La création des recteurs d’académie en France au xixe siècle

Entre réalités scolaires locales et politiques éducatives nationales 

S’il existe déjà un recteur sous l’Ancien Régime, professeur de faculté, élu pour un temps bref à la tête d’une université, si le terme de recteur est aussi utilisé comme synonyme de prêtre d’une paroisse dans l’Ouest de la France, le recteur d’académie est une création de l’époque contemporaine. C’est un administrateur à qui l’État confie la gestion des affaires scolaires et universitaires. Plusieurs fois menacée de suppression, la fonction rectorale existe toujours 216 ans après sa création de 1808.

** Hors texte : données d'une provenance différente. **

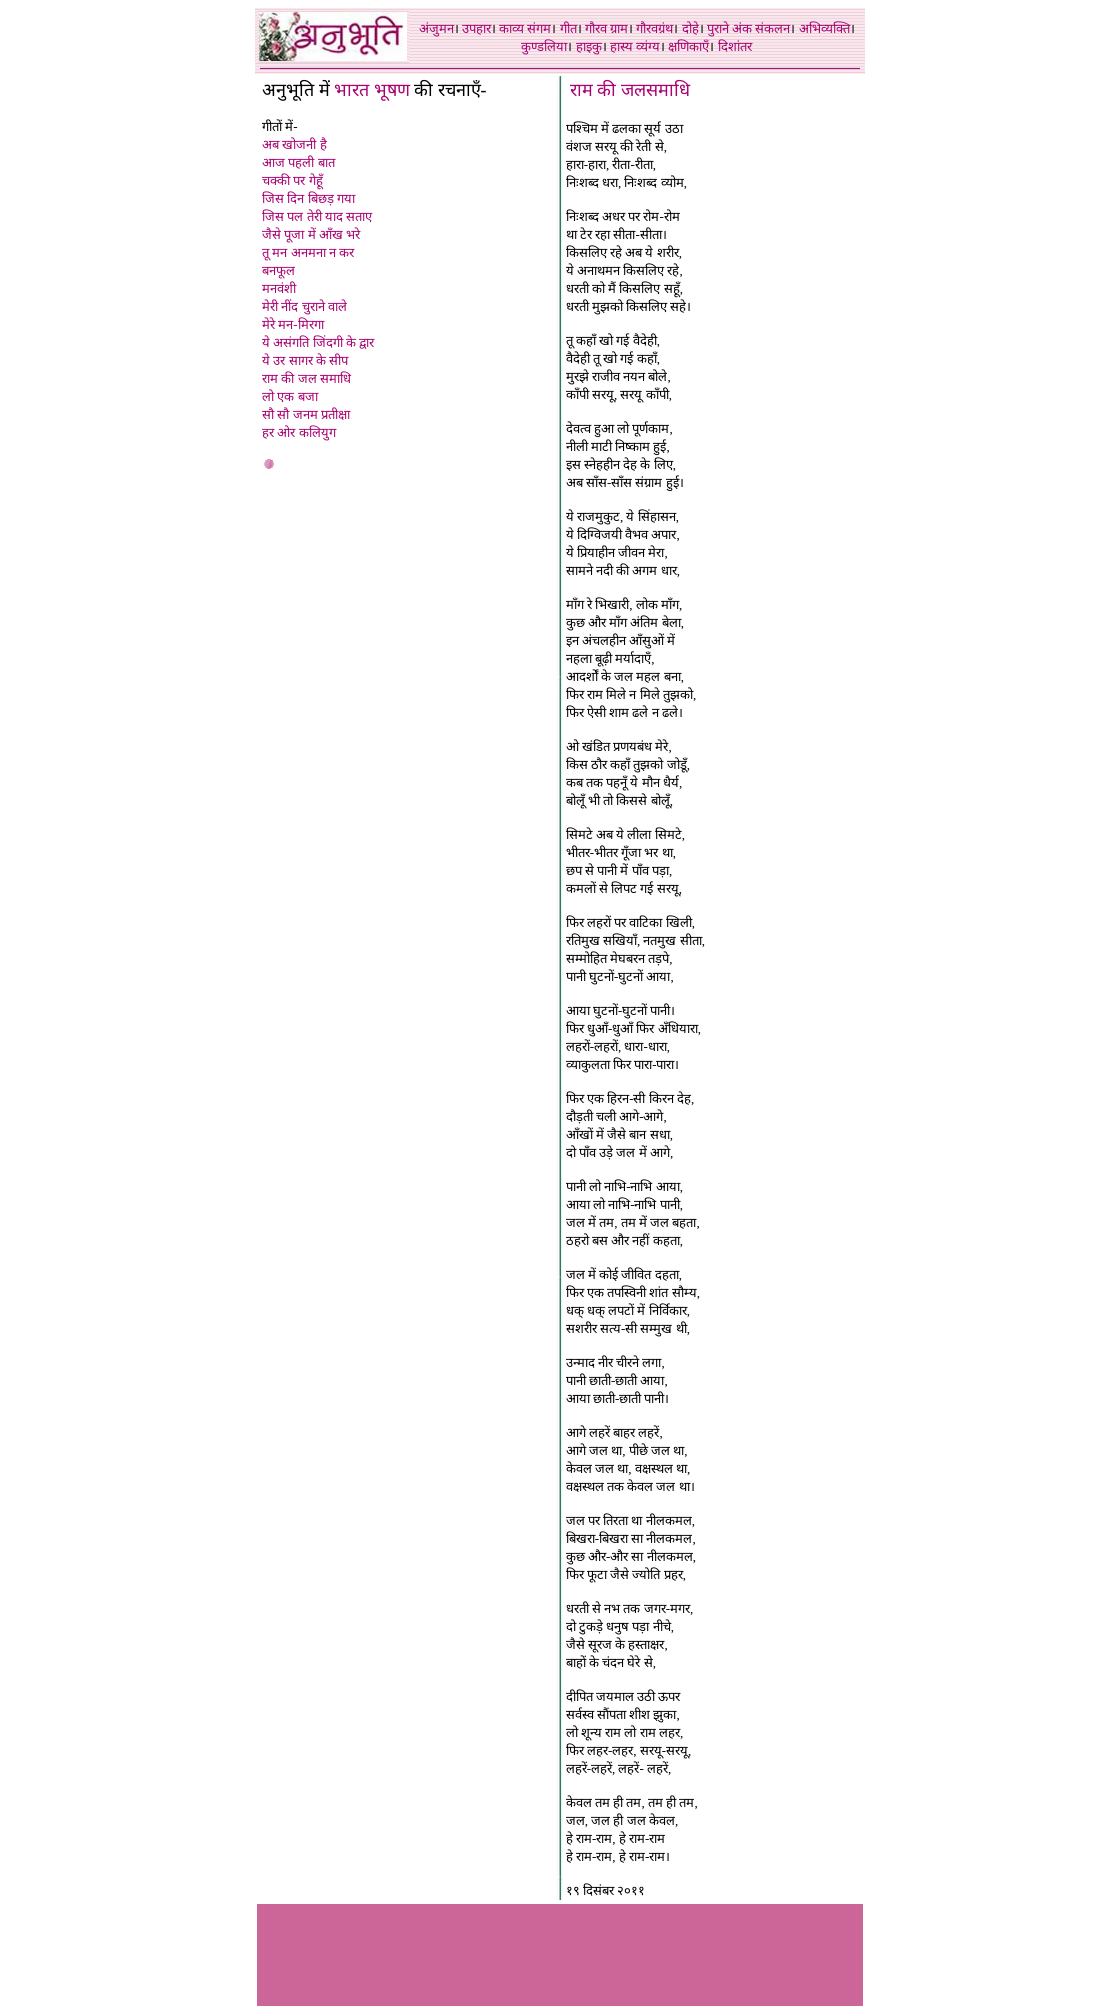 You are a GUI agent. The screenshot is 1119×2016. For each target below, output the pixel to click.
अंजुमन (436, 28)
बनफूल (278, 270)
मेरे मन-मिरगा (293, 324)
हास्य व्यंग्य (635, 46)
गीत (568, 28)
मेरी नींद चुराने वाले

L’habit de recteur d’académie (site Internet libre de droit)
L’habit de recteur d’académie (site Internet libre de droit)
Sommaire

Une création napoléonienne de 1808

Le recteur d’académie tel qu’il apparaît dans les décrets constitutifs de l’Université impériale du 17 mars 1808, est un haut fonctionnaire responsable d’une académie, c’est à dire d’un territoire regroupant plusieurs départements, circonscription administrative propre à l’Instruction publique. Sa création suit de peu la loi fondamentale du 10 mai 1806 qui crée l’Université impériale affirmant un théorique « monopole de l’État » sur l’enseignement. Aucun établissement scolaire ne peut exister en dehors d’elle et tous les enseignants sont obligatoirement membres de cette corporation publique. Le recteur met en œuvre et contrôle la politique scolaire et universitaire conformément aux directives du Grand-Maître, tout en tentant d’adapter ces décisions éducatives au terrain local. Dotés de peu de moyens matériels et humains pendant des décennies (un très modeste secrétariat), le recteur doit lutter pour imposer son autorité, face aux préfets, aux évêques et aux notables locaux. Peu à peu, il affirme les prérogatives de l’État, ses règlements, son organisation. Les recteurs napoléoniens, recrutés dans l’Instruction publique mais aussi dans le monde juridique et administratif, pas forcément dotés du doctorat, donnent la priorité au secondaire et tentent de développer les lycées, fondés en 1802, surveillant le personnel et les élèves. Dans le supérieur, ils mettent en place les facultés nées du décret du 17 mars 1808. 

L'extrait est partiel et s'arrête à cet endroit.